Two days after my knee surgery, I woke up early to catch the coverage of infant Prince George of Cambridge’s baptism on Good Morning America.  Really, it wasn’t much to get up for—watching people arrive, but no actual broadcast of the service itself.  The real interest for me has been my Facebook feed, and the commentary by American friends (over whom the Supreme Governor of the Church of England has no jurisdiction) concerning this liturgical event.


After more than four years living in England, and working with churches, I found nothing remarkable about the occasion.  It was what I have come to expect as a typical Church of England baptism, despite the notoriety of the main participants.  The family gathered at a place of worship with which there is a significant connection, with family and friends with whom they share spiritual values and convictions.  The clergy invited to officiate have important relationships with the parents.  It was not an enormous gathering, but done at a time when the people who share the family’s spiritual journey could assemble to witness the event, and to welcome and encourage the new Christian to the household of God.  In many ways, there was absolutely nothing remarkable about Prince George’s baptismal service.

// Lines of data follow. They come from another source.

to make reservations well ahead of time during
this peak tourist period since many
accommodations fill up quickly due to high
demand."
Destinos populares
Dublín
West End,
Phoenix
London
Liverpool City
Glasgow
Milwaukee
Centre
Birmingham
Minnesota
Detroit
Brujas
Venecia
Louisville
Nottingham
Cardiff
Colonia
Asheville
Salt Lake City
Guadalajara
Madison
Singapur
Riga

So, I was a bit taken aback with some criticisms I saw leveled, by otherwise open-minded people.  People who ordinarily would take to task anyone who inappropriately applied one cultural or theological norm to a situation where another was called for.  People who would ordinarily recognize a sort of cultural imperialism if the economically and socially privileged world imposed its standards on developing nations–but who did not recognize that it is equally imperialist to apply a US norm to the Church of England.  I found it especially disturbing, because these are people who, despite high levels of education, have not really taken the time to examine why the principles they insisted upon were not applicable.  There were two instances of critique which I attempted (unsuccessfully) to engage, but the discussion fell short of what I had hoped.  This reflection stems from those instances.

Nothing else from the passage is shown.